Our first reading from Exodus 24 is entitled: “Ratification of the Covenant.” Chapters 21 to 23 are referred to as The Book of the Covenant wherein Moses related to the people all the laws which God had given him. Once the people had heard the laws, Moses wrote them down, as we hear in our first reading, and the covenant was ratified and sealed with the blood of bulls. The blood was splashed on the altar, on the people and on the Book of the Covenant as, in Jewish law, blood was recognized as the life force of the animal and must not be consumed; blood was reserved for God.

So, the covenant was announced, written down, agreed upon by the people and by God, ratified by both and sealed in blood.

Even our Responsorial Psalm is Eucharistic: “I will take the cup of salvation and call on the name of the Lord.”

In our second reading from The Letter to the Hebrews, the author draws the distinction between the laws of the old covenant established by Moses and those of the new covenant established by Christ. If you read chapter 16 of the Book of Leviticus, you will see the establishment of the Jewish feast of Yom Kippur, also known as the Day of Atonement, the most important holy day in the Jewish calendar. On that day, only Aaron, the high priest, could enter the tabernacle and there he would offer burnt offerings on the altar and sprinkle the blood of those sacrificial animals on the altar. Then he would place his hands on the head of a live goat, symbolically placing the sins of the people on the head of the goat, and goat was sent off into the wilderness carrying the sins of the people away.

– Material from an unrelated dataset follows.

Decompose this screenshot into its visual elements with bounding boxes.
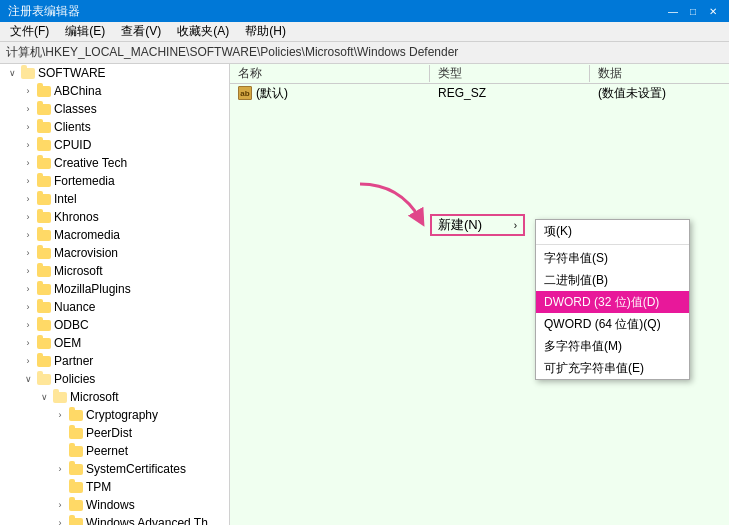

Once the nation of Israel was established and the temple was built in Jerusalem, the feast of Yom Kippur continued. The “Holy of Holies” was the most sacred place in the temple; it housed the Ark of the Covenant containing the jar of Manna from the desert experience of Exodus, the staff of Aaron and the tablets of the commandments. Only the high priest could enter the Holy of Holies and then only once per year on the Day of Atonement. The people were never allowed in the Holy of Holies symbolizing that they were not allowed in the presence of God as the sacrifices they offered could not obtain forgiveness of serious sins. However, on the Day of Atonement, the high priest, alone, would enter the Holy of Holies and, ritually, make atonement for the serious sins of the people.

The Mercy Seat on the Ark of the Covenant was the place of expiation of sins and the high priest, entering once per year with the blood of animals, would sprinkle the blood on the Ark and speak the name, Yahweh. In doing so, he made atonement for his own serious sins and those of the people.

The distinction the author draws is that Christ came as the new high priest and entered the tabernacle once forever, (not just once per year) making atonement for the sins of those who believe in him, not with the blood of animals but with his own blood. For if the blood of the sacrifices offered by the people could not purify them of serious sin, how much more will the blood of Christ “cleanse our consciences from dead works to worship the living God.”

Our gospel passage relates the institution of the Eucharist according to the Gospel of Mark. Not much commentary is needed here as it is self-explanatory, and we are all familiar with this passage as we hear the institution of the Eucharist at every Mass.

The first day of the Feast of Unleavened Bread is the first day of Passover and begins at sundown on the 14th day of the month of Nisan, according to the Jewish calendar. But, it is important for us to recognize that Jesus instituted the Eucharist in the context of the Passover meal, signifying the transition from the old covenant to the new covenant. And he does so by the sacrifice of his own body and blood. The sacrifice of Jesus’ body and blood alludes to the sacrifice of Exodus 24 of our first reading as well as to Leviticus 16 but also indicates the establishment of the new covenant and the church that will be established in celebration of that new covenant.

The Eucharist is the source and summit of our Catholic faith, and it is good for us to reflect on the origin of that Eucharist and the connection of the new covenant with the old covenant. The Old Testament and the New Testament are not two unconnected books. The New is hidden in the Old and the Old is revealed in the New.